Data itu berupa nama, pangkat, unit, dan lokasi agen intelijen. Informasi ini merupakan data sejak 2020. Namun BIN mengatakan kepada sejumlah media, bahwa kabar kebocoran data tersebut hoaks.
Lalu PLN menyelidiki pusat data (data center) utama guna menyelidiki dugaan 17 juta data pelanggan bocor. Sejauh ini, Badan Usaha Milik Negara (BUMN) itu memprediksi bahwa dampak ke konsumen tidak besar.
Juru bicara PLN Gregorius Adi Trianto menyampaikan, perusahaan melakukan pengecekan pada data center utama, melalui sistem.
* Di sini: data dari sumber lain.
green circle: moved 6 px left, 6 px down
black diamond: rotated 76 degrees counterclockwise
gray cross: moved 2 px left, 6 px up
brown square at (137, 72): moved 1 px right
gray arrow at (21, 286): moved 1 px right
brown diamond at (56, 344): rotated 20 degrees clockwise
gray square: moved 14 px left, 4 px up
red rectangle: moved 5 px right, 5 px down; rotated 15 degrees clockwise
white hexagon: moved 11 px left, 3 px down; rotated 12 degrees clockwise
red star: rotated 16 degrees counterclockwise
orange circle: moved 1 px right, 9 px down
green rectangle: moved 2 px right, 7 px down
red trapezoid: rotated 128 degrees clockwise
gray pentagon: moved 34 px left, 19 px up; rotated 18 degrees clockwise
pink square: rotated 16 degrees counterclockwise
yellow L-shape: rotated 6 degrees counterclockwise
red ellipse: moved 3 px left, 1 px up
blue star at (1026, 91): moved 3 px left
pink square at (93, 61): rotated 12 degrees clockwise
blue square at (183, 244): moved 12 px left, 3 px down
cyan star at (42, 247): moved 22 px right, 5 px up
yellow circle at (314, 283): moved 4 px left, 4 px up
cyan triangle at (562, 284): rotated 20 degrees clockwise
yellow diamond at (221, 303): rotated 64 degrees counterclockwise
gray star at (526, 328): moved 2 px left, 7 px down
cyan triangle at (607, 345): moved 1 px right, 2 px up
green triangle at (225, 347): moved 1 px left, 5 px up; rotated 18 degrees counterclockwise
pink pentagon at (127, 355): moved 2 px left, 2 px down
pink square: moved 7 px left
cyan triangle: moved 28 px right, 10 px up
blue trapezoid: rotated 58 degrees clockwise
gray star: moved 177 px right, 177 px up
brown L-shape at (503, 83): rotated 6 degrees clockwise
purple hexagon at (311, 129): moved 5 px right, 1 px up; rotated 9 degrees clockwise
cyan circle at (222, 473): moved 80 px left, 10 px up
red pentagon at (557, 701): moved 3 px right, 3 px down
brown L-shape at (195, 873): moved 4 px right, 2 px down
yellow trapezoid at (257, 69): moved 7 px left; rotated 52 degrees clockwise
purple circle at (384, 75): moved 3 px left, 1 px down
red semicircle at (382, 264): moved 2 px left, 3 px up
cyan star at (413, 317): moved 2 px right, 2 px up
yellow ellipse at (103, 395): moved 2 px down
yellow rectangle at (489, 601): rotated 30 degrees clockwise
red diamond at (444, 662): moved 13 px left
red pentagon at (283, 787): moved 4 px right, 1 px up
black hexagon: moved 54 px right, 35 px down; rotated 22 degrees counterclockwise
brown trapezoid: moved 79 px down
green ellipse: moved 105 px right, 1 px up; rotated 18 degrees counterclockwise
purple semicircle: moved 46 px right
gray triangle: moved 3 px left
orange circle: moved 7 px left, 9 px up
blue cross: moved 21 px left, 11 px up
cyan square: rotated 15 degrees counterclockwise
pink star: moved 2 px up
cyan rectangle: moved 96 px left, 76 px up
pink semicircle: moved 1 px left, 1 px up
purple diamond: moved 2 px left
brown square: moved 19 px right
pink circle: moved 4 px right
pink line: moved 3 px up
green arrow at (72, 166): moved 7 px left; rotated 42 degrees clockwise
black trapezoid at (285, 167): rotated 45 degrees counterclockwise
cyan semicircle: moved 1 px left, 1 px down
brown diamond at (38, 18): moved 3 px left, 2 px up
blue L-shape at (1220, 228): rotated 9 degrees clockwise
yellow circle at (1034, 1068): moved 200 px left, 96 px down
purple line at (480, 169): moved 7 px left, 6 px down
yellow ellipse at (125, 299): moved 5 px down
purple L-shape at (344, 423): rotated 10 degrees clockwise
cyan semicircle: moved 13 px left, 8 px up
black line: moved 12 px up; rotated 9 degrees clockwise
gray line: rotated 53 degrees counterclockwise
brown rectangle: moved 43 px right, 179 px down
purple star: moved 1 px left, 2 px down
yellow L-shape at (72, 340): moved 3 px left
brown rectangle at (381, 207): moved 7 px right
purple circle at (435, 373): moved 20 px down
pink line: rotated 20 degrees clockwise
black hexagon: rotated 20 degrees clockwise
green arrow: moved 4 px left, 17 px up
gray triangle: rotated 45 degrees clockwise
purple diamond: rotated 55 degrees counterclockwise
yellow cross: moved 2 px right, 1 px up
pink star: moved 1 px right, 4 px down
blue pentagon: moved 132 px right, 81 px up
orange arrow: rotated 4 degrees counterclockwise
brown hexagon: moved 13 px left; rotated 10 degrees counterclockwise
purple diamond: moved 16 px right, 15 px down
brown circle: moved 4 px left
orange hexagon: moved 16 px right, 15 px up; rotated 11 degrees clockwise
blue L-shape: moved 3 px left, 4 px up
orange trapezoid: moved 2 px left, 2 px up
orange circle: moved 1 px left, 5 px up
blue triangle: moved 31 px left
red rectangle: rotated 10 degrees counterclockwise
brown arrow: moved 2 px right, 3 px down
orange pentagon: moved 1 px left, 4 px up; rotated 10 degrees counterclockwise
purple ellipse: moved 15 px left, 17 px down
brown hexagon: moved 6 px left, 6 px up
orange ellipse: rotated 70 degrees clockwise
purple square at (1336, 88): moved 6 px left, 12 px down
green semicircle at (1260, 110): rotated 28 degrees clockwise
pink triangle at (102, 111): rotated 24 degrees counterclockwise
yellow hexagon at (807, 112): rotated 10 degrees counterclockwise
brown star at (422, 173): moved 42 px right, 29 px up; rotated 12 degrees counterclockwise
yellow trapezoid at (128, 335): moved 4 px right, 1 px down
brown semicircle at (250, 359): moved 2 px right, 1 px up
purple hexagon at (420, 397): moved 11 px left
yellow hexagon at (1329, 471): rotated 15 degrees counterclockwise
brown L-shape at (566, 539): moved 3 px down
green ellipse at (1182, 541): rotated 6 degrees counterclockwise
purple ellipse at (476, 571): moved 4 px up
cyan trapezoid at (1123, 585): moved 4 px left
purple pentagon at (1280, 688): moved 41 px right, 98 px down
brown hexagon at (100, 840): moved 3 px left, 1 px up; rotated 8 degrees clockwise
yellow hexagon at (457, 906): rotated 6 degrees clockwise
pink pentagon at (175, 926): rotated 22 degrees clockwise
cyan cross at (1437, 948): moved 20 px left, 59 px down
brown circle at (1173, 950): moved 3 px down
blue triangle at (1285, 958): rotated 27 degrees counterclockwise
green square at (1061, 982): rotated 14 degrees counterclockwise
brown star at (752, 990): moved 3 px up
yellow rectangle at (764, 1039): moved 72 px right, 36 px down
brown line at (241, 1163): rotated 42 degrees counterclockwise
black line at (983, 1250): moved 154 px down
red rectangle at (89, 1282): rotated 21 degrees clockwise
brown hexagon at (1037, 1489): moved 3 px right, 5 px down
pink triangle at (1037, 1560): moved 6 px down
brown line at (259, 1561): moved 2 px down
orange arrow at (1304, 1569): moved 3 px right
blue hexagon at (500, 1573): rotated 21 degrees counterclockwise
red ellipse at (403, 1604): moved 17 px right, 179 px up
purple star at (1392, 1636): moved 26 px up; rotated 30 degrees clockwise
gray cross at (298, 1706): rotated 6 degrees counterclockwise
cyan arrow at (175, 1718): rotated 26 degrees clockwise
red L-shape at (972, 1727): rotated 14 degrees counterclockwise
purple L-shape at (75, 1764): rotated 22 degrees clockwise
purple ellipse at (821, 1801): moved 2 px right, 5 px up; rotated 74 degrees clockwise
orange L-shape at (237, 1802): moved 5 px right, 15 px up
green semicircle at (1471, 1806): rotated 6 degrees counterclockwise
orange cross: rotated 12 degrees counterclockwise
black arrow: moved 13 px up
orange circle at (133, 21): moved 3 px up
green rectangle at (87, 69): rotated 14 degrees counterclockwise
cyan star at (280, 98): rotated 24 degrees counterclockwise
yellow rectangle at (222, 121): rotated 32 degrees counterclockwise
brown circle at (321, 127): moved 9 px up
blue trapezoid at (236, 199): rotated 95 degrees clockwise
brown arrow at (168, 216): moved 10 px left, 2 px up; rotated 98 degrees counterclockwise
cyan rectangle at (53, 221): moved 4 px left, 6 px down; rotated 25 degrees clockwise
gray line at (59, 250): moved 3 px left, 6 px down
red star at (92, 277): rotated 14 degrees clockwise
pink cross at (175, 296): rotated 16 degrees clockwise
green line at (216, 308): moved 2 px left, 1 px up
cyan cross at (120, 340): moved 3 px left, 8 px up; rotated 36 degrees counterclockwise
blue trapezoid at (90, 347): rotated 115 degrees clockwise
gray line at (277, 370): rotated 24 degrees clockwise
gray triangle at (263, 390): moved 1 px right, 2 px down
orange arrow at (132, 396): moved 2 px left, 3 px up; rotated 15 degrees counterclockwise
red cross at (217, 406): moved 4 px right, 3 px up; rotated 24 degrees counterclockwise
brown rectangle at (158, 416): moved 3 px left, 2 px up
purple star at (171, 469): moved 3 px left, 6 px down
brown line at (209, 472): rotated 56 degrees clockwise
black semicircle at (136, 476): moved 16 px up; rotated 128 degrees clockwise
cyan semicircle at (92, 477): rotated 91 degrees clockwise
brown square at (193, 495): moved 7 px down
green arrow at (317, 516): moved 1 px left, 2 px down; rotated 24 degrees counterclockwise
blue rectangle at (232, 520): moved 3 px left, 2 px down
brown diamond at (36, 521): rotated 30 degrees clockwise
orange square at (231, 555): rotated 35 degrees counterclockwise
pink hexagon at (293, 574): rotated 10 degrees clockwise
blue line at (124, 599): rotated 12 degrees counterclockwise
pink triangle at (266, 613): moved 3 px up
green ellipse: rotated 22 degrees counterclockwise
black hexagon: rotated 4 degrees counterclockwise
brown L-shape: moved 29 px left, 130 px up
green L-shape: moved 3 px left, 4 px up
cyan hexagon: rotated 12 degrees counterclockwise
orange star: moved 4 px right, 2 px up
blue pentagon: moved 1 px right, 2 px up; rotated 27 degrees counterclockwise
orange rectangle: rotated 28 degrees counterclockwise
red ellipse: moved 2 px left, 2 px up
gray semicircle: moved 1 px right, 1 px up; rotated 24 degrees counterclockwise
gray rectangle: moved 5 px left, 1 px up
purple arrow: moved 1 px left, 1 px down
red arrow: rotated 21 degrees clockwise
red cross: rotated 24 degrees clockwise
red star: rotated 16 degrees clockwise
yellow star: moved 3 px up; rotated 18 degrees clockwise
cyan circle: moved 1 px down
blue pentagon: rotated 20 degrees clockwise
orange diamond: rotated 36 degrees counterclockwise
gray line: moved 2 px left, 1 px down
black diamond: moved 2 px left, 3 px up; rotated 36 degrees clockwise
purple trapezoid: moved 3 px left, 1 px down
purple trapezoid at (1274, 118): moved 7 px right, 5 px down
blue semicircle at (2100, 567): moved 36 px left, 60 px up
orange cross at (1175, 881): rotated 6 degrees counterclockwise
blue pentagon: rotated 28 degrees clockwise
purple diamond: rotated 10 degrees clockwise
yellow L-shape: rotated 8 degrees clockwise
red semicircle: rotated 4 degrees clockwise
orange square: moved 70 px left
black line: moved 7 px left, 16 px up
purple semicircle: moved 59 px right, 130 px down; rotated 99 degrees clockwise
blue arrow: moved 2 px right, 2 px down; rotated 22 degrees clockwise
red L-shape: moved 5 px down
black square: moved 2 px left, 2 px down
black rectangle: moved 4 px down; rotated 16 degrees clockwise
Pengecekan juga dilakukan dari berbagai perimeter.
Jika dianalisis dari beberapa data yang diduga bocor dan beredar di media sosial, informasi tersebut merupakan replikasi data pelanggan yang bersifat umum dan tidak spesifik.
PLN menduga data yang beredar di media sosial itu disinyalir diambil dari aplikasi dashboard data pelanggan untuk keperluan data analitik.
“Data itu bukan merupakan data riil transaksi aktual pelanggan dan tidak update, sehingga diperkirakan tidak berdampak besar bagi pelanggan," ujar Gregorius dalam keterangan pers yang diterima oleh Katadata.co.id, Senin (22/8).